A review by frakalot
Star's End by Cassandra Rose Clarke

challenging dark emotional slow-paced
  • Plot- or character-driven? A mix
  • Strong character development? Yes
  • Loveable characters? Yes
  • Diverse cast of characters? Yes
  • Flaws of characters a main focus? Yes

5.0

This is an excellent story. I had a few issues with it but loved it overall. This review is perhaps a bit of an incoherent collection of my thoughts about the book. 

I thought the characters were all fantastic and the dialogue was consistently mature. The plot is spectacularly complex but not at all incomprehensible and the universe that the author has created is fascinating. The narrative jumps around to various events in time which is a technique that I always find frustrating and in this case it even felt unnecessary. We would learn vague references which could have been expounded upon in the current timeline but instead the author chose to whisk us back to experience each of the significant events. I just think we didn't need quite so much detail.

Esme takes all of the responsibility for her father's cruel work on her own shoulders and strives to right his wrongs in her own way. She plays investigator, working her way up the security clearance levels and piecing together the secrets that helped her father build his corporate empire. She was mostly very good at this but occasionally did that thing where a character has been expecting something all along but doesn't believe it when it comes out to be true.

"He was the sort of person you wanted to die and so you knew never would."

One of the main themes explored is that if you want to improve a system your best chance is to learn the system and manifest change from within the system, but that this tactic comes with the risk of being changed by the system, potentially perpetuating the system unwittingly.

It's a slow build up to the way things are described in the blurb. A viral disease breaks out on Star's End which people are referring to as "the flu" but everyone who catches it inevitably dies within a few days. There's no cure for it and Esme's father evacuates the family to a space station but they manage to bring the virus with them. It reminded me of when our recent/current pandemic peaked in Victoria which drove people across the border to South Australia to escape it and the associated lockdowns, but of course they only managed to drive the numbers up in SA until the numbers were comparable and SA introduced its own lockdowns.
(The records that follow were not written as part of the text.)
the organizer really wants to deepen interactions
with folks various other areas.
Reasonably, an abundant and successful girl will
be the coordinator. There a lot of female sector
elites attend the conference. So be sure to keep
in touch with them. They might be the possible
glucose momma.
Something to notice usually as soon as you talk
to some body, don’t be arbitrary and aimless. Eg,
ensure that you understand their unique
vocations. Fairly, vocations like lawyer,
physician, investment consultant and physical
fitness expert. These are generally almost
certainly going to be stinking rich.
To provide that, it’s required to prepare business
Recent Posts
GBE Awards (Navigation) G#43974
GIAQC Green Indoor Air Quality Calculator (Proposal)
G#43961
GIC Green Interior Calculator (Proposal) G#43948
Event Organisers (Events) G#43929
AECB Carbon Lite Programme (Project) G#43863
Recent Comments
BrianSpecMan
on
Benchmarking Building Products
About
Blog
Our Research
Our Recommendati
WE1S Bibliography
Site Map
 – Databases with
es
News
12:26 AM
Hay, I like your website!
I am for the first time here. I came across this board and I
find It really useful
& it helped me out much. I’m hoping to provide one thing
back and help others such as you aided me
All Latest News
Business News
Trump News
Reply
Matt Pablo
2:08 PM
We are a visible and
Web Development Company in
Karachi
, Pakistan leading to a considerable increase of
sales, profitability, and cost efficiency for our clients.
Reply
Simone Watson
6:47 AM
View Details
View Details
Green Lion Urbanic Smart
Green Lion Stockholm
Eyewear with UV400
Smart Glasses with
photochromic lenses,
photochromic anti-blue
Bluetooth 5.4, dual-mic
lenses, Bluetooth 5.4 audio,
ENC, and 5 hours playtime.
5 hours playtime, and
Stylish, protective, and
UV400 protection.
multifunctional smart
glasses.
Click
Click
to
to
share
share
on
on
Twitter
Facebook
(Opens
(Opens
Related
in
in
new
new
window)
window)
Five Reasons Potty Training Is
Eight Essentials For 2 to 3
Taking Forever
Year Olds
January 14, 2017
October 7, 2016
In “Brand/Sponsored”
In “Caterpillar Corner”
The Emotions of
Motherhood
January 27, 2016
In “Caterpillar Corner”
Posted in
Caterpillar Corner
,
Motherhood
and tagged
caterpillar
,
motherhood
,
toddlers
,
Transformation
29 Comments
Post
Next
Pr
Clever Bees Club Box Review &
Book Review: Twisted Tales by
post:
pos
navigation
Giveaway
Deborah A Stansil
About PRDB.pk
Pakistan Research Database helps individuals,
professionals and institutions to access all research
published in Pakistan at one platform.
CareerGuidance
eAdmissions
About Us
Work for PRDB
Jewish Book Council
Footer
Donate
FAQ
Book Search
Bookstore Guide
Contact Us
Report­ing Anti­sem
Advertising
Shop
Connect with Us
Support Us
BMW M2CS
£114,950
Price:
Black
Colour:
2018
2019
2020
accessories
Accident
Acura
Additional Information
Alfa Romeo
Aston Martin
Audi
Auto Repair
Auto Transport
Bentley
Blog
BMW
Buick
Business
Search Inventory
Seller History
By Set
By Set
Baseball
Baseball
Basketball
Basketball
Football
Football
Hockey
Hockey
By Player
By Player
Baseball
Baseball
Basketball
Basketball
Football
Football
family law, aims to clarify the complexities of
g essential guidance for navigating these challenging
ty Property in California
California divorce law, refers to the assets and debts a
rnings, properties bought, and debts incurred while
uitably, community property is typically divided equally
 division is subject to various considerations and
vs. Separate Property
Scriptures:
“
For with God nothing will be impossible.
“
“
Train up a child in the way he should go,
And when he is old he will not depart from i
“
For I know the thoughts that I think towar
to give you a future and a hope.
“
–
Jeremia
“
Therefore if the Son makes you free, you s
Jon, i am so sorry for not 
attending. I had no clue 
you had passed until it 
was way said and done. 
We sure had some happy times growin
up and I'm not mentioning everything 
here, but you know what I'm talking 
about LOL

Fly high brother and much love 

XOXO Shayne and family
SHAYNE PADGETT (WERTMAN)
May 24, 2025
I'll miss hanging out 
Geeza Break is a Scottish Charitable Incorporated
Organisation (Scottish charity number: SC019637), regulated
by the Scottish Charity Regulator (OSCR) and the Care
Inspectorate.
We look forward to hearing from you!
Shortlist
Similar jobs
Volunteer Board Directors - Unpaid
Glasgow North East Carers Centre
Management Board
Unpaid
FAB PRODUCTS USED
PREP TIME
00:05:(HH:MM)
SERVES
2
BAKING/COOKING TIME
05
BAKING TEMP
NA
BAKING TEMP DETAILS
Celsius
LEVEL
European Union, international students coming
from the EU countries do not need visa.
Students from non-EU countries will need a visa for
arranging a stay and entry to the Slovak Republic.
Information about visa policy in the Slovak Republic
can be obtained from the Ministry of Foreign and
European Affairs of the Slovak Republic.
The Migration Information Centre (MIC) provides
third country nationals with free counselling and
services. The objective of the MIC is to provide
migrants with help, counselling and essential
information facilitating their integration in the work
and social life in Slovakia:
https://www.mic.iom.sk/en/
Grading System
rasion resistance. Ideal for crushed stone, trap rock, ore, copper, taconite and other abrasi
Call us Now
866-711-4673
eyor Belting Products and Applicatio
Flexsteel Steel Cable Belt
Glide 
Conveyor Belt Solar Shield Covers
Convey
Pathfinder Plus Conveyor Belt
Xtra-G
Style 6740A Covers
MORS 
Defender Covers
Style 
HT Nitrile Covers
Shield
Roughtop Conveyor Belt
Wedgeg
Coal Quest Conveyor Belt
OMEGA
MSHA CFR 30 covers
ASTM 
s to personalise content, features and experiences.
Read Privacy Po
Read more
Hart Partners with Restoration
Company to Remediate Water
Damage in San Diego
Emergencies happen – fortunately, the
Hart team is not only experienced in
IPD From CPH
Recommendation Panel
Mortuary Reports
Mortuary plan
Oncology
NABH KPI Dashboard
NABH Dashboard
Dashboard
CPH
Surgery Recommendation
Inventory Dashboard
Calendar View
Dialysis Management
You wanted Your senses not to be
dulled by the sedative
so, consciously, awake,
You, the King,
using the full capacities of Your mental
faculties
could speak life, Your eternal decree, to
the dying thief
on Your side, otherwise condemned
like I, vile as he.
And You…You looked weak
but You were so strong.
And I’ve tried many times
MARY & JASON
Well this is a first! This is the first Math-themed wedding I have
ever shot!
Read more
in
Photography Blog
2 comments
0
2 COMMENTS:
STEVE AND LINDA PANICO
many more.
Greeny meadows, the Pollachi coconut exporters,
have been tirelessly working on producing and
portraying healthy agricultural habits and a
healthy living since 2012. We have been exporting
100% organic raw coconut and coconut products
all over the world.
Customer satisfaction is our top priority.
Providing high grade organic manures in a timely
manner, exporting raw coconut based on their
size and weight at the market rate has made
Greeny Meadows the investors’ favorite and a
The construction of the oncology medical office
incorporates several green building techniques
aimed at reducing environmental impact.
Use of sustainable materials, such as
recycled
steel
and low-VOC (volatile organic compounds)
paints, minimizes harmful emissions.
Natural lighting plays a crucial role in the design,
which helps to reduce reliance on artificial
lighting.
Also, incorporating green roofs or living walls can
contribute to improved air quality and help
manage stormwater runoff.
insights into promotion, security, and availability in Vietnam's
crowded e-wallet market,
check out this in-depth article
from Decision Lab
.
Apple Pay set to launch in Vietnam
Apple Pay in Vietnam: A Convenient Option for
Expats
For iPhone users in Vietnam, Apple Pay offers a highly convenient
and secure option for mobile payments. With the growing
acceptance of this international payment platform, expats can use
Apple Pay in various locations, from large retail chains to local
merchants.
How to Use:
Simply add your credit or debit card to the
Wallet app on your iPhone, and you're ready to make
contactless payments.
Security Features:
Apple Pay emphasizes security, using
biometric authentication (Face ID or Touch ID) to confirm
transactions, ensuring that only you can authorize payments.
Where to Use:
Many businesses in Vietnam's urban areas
Actually, although there is always a lot of drama happening the whole story felt like a slow burn and I think this had something to do with experiencing every single detail.

The tech in this universe was intriguing. Minds are plugged into car computers when driving. One security guard has night vision as an engineered part of his body, not a pair of goggles. Humans are engineered by Coromina, the company which Esme is being groomed to inherit the leadership of. Their main line is weapons manufacture, but it is largely defined by genetically engineered soldiers.

Definitely worth checking out and if the author writes more scifi I'll be interested.